Transcribed page contents:
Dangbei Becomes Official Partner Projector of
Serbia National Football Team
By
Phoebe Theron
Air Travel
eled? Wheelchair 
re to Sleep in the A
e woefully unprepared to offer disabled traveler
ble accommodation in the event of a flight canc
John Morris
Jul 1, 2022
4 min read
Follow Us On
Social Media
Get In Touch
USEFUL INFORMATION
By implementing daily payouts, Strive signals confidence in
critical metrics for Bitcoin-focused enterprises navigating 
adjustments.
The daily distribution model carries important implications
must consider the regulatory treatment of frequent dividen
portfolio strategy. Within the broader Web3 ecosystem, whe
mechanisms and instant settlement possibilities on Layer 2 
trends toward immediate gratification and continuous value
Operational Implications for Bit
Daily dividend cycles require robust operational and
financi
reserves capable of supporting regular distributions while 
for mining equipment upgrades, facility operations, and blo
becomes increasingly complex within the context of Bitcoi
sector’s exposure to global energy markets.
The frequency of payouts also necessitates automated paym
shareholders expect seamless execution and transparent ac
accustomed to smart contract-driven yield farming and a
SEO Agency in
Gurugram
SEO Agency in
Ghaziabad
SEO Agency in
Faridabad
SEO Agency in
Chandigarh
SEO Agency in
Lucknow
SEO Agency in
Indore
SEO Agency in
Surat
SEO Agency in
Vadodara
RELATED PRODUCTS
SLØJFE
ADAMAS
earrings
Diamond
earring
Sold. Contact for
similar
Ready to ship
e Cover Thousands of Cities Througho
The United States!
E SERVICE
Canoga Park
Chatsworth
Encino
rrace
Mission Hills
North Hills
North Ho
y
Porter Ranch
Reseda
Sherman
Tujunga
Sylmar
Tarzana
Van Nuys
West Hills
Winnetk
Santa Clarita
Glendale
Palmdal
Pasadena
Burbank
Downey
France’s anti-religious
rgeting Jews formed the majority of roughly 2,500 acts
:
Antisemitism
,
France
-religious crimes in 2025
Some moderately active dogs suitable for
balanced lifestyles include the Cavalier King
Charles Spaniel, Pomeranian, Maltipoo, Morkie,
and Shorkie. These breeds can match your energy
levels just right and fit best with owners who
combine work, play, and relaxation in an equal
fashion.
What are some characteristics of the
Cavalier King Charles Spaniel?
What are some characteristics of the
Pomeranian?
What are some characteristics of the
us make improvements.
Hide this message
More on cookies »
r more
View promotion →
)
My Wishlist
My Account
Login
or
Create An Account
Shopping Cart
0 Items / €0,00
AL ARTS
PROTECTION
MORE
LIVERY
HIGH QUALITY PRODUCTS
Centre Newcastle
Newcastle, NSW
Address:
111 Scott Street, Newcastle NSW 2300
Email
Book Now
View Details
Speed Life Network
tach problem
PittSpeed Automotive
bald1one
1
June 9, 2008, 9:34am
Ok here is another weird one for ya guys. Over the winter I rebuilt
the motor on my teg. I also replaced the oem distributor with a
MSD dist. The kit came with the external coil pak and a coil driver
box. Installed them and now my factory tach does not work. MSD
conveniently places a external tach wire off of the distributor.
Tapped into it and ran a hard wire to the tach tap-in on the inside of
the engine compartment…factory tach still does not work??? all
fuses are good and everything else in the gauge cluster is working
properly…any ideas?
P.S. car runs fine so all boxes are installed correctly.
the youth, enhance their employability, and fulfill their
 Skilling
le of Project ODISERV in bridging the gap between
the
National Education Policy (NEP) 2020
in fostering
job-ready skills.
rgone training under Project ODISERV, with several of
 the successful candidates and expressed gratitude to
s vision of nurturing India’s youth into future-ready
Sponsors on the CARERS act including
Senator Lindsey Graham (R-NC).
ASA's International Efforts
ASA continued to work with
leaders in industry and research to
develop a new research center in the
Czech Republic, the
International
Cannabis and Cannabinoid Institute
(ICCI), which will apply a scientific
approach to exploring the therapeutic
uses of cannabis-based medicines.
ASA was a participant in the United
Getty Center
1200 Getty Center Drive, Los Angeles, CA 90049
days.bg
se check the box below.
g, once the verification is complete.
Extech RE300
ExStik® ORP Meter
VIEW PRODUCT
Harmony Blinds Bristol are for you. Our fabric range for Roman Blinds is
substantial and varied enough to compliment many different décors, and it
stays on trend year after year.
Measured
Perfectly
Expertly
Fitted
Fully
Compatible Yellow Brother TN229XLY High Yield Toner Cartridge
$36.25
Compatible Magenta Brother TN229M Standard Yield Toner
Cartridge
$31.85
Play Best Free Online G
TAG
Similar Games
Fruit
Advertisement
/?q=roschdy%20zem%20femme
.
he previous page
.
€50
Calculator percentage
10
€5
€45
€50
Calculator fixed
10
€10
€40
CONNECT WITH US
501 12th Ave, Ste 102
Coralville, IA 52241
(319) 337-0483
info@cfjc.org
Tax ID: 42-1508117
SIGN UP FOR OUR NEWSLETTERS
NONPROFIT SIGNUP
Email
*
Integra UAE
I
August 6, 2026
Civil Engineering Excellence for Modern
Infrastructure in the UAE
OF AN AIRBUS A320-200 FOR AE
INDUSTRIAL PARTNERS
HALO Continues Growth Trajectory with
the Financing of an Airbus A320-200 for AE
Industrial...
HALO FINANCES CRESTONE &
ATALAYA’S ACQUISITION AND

What is required:
Go through the records above and set each one down exactly, please.

Task output:
Dangbei Becomes Official Partner Projector of
Serbia National Football Team
By
Phoebe Theron
Air Travel
eled? Wheelchair 
re to Sleep in the A
e woefully unprepared to offer disabled traveler
ble accommodation in the event of a flight canc
John Morris
Jul 1, 2022
4 min read
Follow Us On
Social Media
Get In Touch
USEFUL INFORMATION
By implementing daily payouts, Strive signals confidence in
critical metrics for Bitcoin-focused enterprises navigating 
adjustments.
The daily distribution model carries important implications
must consider the regulatory treatment of frequent dividen
portfolio strategy. Within the broader Web3 ecosystem, whe
mechanisms and instant settlement possibilities on Layer 2 
trends toward immediate gratification and continuous value
Operational Implications for Bit
Daily dividend cycles require robust operational and
financi
reserves capable of supporting regular distributions while 
for mining equipment upgrades, facility operations, and blo
becomes increasingly complex within the context of Bitcoi
sector’s exposure to global energy markets.
The frequency of payouts also necessitates automated paym
shareholders expect seamless execution and transparent ac
accustomed to smart contract-driven yield farming and a
SEO Agency in
Gurugram
SEO Agency in
Ghaziabad
SEO Agency in
Faridabad
SEO Agency in
Chandigarh
SEO Agency in
Lucknow
SEO Agency in
Indore
SEO Agency in
Surat
SEO Agency in
Vadodara
RELATED PRODUCTS
SLØJFE
ADAMAS
earrings
Diamond
earring
Sold. Contact for
similar
Ready to ship
e Cover Thousands of Cities Througho
The United States!
E SERVICE
Canoga Park
Chatsworth
Encino
rrace
Mission Hills
North Hills
North Ho
y
Porter Ranch
Reseda
Sherman
Tujunga
Sylmar
Tarzana
Van Nuys
West Hills
Winnetk
Santa Clarita
Glendale
Palmdal
Pasadena
Burbank
Downey
France’s anti-religious
rgeting Jews formed the majority of roughly 2,500 acts
:
Antisemitism
,
France
-religious crimes in 2025
Some moderately active dogs suitable for
balanced lifestyles include the Cavalier King
Charles Spaniel, Pomeranian, Maltipoo, Morkie,
and Shorkie. These breeds can match your energy
levels just right and fit best with owners who
combine work, play, and relaxation in an equal
fashion.
What are some characteristics of the
Cavalier King Charles Spaniel?
What are some characteristics of the
Pomeranian?
What are some characteristics of the
us make improvements.
Hide this message
More on cookies »
r more
View promotion →
)
My Wishlist
My Account
Login
or
Create An Account
Shopping Cart
0 Items / €0,00
AL ARTS
PROTECTION
MORE
LIVERY
HIGH QUALITY PRODUCTS
Centre Newcastle
Newcastle, NSW
Address:
111 Scott Street, Newcastle NSW 2300
Email
Book Now
View Details
Speed Life Network
tach problem
PittSpeed Automotive
bald1one
1
June 9, 2008, 9:34am
Ok here is another weird one for ya guys. Over the winter I rebuilt
the motor on my teg. I also replaced the oem distributor with a
MSD dist. The kit came with the external coil pak and a coil driver
box. Installed them and now my factory tach does not work. MSD
conveniently places a external tach wire off of the distributor.
Tapped into it and ran a hard wire to the tach tap-in on the inside of
the engine compartment…factory tach still does not work??? all
fuses are good and everything else in the gauge cluster is working
properly…any ideas?
P.S. car runs fine so all boxes are installed correctly.
the youth, enhance their employability, and fulfill their
 Skilling
le of Project ODISERV in bridging the gap between
the
National Education Policy (NEP) 2020
in fostering
job-ready skills.
rgone training under Project ODISERV, with several of
 the successful candidates and expressed gratitude to
s vision of nurturing India’s youth into future-ready
Sponsors on the CARERS act including
Senator Lindsey Graham (R-NC).
ASA's International Efforts
ASA continued to work with
leaders in industry and research to
develop a new research center in the
Czech Republic, the
International
Cannabis and Cannabinoid Institute
(ICCI), which will apply a scientific
approach to exploring the therapeutic
uses of cannabis-based medicines.
ASA was a participant in the United
Getty Center
1200 Getty Center Drive, Los Angeles, CA 90049
days.bg
se check the box below.
g, once the verification is complete.
Extech RE300
ExStik® ORP Meter
VIEW PRODUCT
Harmony Blinds Bristol are for you. Our fabric range for Roman Blinds is
substantial and varied enough to compliment many different décors, and it
stays on trend year after year.
Measured
Perfectly
Expertly
Fitted
Fully
Compatible Yellow Brother TN229XLY High Yield Toner Cartridge
$36.25
Compatible Magenta Brother TN229M Standard Yield Toner
Cartridge
$31.85
Play Best Free Online G
TAG
Similar Games
Fruit
Advertisement
/?q=roschdy%20zem%20femme
.
he previous page
.
€50
Calculator percentage
10
€5
€45
€50
Calculator fixed
10
€10
€40
CONNECT WITH US
501 12th Ave, Ste 102
Coralville, IA 52241
(319) 337-0483
info@cfjc.org
Tax ID: 42-1508117
SIGN UP FOR OUR NEWSLETTERS
NONPROFIT SIGNUP
Email
*
Integra UAE
I
August 6, 2026
Civil Engineering Excellence for Modern
Infrastructure in the UAE
OF AN AIRBUS A320-200 FOR AE
INDUSTRIAL PARTNERS
HALO Continues Growth Trajectory with
the Financing of an Airbus A320-200 for AE
Industrial...
HALO FINANCES CRESTONE &
ATALAYA’S ACQUISITION AND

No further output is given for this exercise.